Since the installation of the pylon, the rocket’s carrier plane has conducted several flights out of Southern California Logistics Airport in Victorville, California, according to online aircraft tracking websites.

Virgin Orbit’s pilots, led by Kelly Latimer, will practice flying the 747 jumbo jet with the rocket on-board, checking out the airplane’s aerodynamic and handling qualities. Latimer is a former Air Force combat pilot, and she later served as a test pilot for NASA and Boeing before joining Virgin.

The captive-carry testing will culminate in a drop of the LauncherOne test rocket, filled with water instead of propellant to simulate the weight of a fully-fueled booster. Latimer’s flying team and a network of instrumentation will evaluate the airplane’s response to the rocket’s release, and sensors aboard the test booster will collect data as it free falls back to Earth.

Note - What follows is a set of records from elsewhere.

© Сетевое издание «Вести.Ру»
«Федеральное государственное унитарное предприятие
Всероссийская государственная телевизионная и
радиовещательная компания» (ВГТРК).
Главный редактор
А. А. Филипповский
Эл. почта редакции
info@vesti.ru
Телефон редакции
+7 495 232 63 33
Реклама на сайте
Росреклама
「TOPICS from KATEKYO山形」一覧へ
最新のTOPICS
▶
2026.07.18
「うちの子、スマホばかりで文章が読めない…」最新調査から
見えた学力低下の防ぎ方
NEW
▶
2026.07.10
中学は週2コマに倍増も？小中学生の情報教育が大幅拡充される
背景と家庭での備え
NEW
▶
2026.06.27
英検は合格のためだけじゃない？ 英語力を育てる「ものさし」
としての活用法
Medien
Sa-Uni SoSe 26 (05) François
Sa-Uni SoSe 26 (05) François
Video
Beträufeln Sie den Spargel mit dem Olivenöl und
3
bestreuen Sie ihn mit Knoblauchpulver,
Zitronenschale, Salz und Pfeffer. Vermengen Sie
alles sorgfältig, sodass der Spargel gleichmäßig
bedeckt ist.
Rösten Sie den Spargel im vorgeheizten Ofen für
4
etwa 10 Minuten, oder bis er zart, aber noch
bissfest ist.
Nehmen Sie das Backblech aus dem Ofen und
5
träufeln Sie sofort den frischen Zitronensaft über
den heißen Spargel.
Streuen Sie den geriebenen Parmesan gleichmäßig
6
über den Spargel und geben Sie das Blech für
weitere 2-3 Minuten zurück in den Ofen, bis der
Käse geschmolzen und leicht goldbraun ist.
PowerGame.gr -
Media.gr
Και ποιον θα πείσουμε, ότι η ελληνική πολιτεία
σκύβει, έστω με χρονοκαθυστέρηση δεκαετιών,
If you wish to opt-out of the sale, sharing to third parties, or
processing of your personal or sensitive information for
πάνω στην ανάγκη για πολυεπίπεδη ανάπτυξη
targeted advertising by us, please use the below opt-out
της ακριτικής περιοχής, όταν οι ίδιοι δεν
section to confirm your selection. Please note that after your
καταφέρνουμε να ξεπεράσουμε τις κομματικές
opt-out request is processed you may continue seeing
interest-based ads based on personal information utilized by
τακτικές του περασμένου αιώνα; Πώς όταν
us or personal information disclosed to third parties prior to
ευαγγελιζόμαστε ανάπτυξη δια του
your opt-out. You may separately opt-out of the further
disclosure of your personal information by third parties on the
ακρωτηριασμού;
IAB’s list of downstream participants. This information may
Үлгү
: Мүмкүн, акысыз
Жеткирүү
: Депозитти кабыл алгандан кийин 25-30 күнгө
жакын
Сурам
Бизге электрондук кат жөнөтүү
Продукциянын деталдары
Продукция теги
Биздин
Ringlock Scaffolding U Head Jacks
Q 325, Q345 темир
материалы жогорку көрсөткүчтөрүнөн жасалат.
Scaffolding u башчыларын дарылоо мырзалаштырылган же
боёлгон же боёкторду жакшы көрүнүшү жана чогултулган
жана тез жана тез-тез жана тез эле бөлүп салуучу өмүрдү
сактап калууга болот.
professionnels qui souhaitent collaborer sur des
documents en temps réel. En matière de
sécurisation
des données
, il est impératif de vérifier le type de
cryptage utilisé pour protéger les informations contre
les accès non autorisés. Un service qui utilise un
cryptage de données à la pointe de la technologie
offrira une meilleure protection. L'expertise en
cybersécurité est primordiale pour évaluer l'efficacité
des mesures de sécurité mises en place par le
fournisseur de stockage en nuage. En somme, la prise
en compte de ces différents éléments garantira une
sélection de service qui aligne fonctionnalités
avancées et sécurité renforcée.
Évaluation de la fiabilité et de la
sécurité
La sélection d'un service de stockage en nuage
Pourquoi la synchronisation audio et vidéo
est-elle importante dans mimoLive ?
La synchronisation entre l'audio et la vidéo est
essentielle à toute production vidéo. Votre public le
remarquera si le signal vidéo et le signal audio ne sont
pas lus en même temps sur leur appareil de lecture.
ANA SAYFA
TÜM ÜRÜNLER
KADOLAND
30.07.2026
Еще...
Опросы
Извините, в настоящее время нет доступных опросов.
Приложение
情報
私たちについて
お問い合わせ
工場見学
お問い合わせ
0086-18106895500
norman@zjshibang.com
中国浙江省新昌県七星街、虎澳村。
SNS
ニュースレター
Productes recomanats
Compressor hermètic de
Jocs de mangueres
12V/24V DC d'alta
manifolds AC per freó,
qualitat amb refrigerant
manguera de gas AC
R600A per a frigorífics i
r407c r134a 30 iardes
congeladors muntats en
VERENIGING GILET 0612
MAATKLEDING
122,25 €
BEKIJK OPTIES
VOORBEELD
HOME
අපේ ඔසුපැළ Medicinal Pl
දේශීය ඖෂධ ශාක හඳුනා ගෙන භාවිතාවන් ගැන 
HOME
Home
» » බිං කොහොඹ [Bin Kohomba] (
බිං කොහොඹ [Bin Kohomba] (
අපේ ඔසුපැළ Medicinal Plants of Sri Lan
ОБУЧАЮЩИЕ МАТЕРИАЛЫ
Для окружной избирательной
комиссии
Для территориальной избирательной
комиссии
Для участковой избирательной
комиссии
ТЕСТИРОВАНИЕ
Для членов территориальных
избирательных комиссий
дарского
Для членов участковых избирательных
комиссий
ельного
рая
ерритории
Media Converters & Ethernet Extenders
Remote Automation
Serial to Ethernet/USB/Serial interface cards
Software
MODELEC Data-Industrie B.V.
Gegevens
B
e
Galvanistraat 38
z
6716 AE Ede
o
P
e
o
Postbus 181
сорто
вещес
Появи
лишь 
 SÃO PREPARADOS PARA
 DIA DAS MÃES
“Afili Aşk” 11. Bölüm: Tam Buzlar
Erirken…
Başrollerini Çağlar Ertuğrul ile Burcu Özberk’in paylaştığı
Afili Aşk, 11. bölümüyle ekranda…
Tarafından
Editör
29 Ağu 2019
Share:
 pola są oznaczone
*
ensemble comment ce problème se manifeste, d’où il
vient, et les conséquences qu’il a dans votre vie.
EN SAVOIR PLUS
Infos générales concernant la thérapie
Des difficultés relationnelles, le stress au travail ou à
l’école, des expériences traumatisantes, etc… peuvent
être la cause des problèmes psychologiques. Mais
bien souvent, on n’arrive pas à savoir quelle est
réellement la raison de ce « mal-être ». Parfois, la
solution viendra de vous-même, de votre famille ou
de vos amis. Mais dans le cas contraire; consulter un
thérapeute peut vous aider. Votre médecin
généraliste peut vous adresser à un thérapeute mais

Hart said flight testing with LauncherOne’s mothership and the completion of engine testing were two of his top priorities.

In an email update Friday, Virgin Orbit detailed some of its recent propulsion testing milestones.

“The LauncherOne program made some huge gains in August, as we conducted some of our most serious and ambitious tests yet, highlighted by a series of hotfires of a fully integrated upper stage,” the company said. “For years, we’ve been testing flight-like engines, flight-like tanks, and flight-like avionics and software — but now, all those elements are working together in a single integrated test.

“But work on our other test stands hasn’t stopped! We’re busier than ever with high fidelity tests, including a full simulated mission for our upper stage engine. We pushed NewtonFour, our flight avionics and flight software to the limit — first running a hotfire that lasted more than six minutes (367 seconds, to be exact), followed by a half-hour breather before the engine automatically re-ignited for another 37-second ‘circularization’ burn.”

On the aircraft side, the upcoming drop test will be a major step leading to the rocket’s inaugural orbital launch, Hart said.

“That’s the final verification that all the forces and the aerodynamics are well understood.”